I can’t say why the migraines stopped. It could be that I’ve outgrown them, but my sister still suffers migraines, and she’s thirty. Oddly enough, she didn’t start getting headaches until high school, while I’ve had them since the second or third grade. I think, though, that it would be fair to say that the headaches changed my life. Although the correlation wasn’t perfect, and I of course never ran any numbers, there seemed to be a very strong link between headaches, periods of high stress, and missed meals. If I missed a meal and for some other reason suffered stress, I could virtually count on getting a headache. I also had occasional insomnia, and the headaches I got at night were invariably the worst. In my desire to escape the headaches, I think that I adjusted the way I live in a couple of very important ways. Specifically, I decided that I would avoid stress and avoid hunger.
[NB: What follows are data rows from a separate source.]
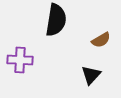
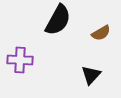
black semicircle: moved 2 px right; rotated 20 degrees clockwise
brown semicircle: moved 7 px up
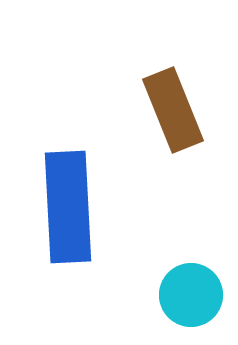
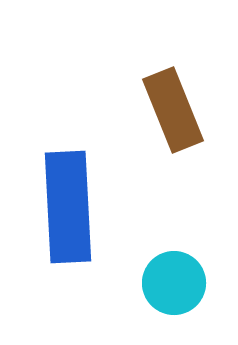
cyan circle: moved 17 px left, 12 px up
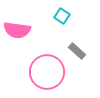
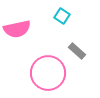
pink semicircle: moved 1 px up; rotated 20 degrees counterclockwise
pink circle: moved 1 px right, 1 px down
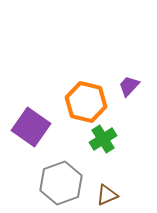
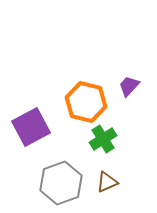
purple square: rotated 27 degrees clockwise
brown triangle: moved 13 px up
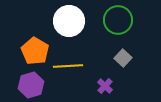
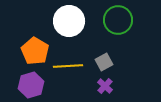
gray square: moved 19 px left, 4 px down; rotated 18 degrees clockwise
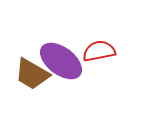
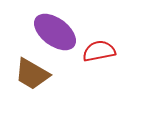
purple ellipse: moved 6 px left, 29 px up
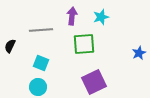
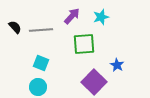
purple arrow: rotated 36 degrees clockwise
black semicircle: moved 5 px right, 19 px up; rotated 112 degrees clockwise
blue star: moved 22 px left, 12 px down; rotated 16 degrees counterclockwise
purple square: rotated 20 degrees counterclockwise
No one who knows me would be likely to use the terms “tightly wound” or “high strung” to describe me, but I think that both would be fair assessments of my personality until my late teens. At some point, I just decided to stop worrying about things. This didn’t make me a free spirit, or a directionless drifter, but rather meant that I started taking a very laid-back approach to work, school, and life. In retrospect, it’s probably good that I didn’t get into a particularly good college, because I might have done very poorly, especially at the beginning. Even by the time I started doing well at the University of Oregon, my success depended more on the mastery of the necessary basic skills than on hard work. Although I would describe my stress level as low relative to my friends and co-workers (and I understand that this is an inherently difficult to assess question), I don’t think that the strategy I decided to pursue regarding stress has been entirely healthy. I think that it has made it difficult for me to get work done, especially when the presentation of that work has some stressful consequences. To give an example, I find virtually nothing more stressful than the experience of submitting an article for review. It’s hard enough to get myself to do the work, and I find the idea that others will be reading and critiquing what I write very difficult to deal with, especially in the context of the importance of such work to my career. Indeed, sometimes I experience a similar level of stress regarding blog posts. I understand that there are better strategies for managing stress, but I’ve never been able to employ them to great effect.
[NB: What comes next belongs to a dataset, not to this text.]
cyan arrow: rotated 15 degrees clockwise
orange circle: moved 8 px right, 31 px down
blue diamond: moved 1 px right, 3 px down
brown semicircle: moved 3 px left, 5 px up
The other lifestyle change that migraines helped bring about involves food. I try very hard to avoid ever being hungry, at least in part because I associate hunger pangs with migraine attacks. When I’m with people, I’m almost invariably the guy who’s asking when we’ll eat, where we’ll eat, what we’ll eat until we eat, and so forth. Since I’ve never been willing to develop healthy eating strategies (carrying carrots or fruit around, for example), this has had predictable consequences. I exercise too much to be seriously overweight, but my cholesterol is very high, and I undoubtedly spend too much money on dining out.
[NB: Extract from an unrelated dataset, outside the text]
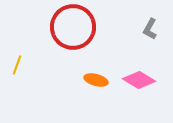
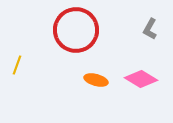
red circle: moved 3 px right, 3 px down
pink diamond: moved 2 px right, 1 px up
The headache this morning seems to have been a random event, as I had just eaten a pancake breakfast and my stress level was mild even by my standards. Still, it’s interesting to think back on these events that were once central to my existence. I lost a league championship chess match in high school because of a migraine attack, and had to bow out halfway through an ACT test because of another. When I was looking for a job after I dropped out of college, I probably suffered a headache a day for a week. The way that I live now seems very distant from how I lived then. It’s possible (perhaps even probable) that the headaches stopped for some other reason, but I think that the impact has endured.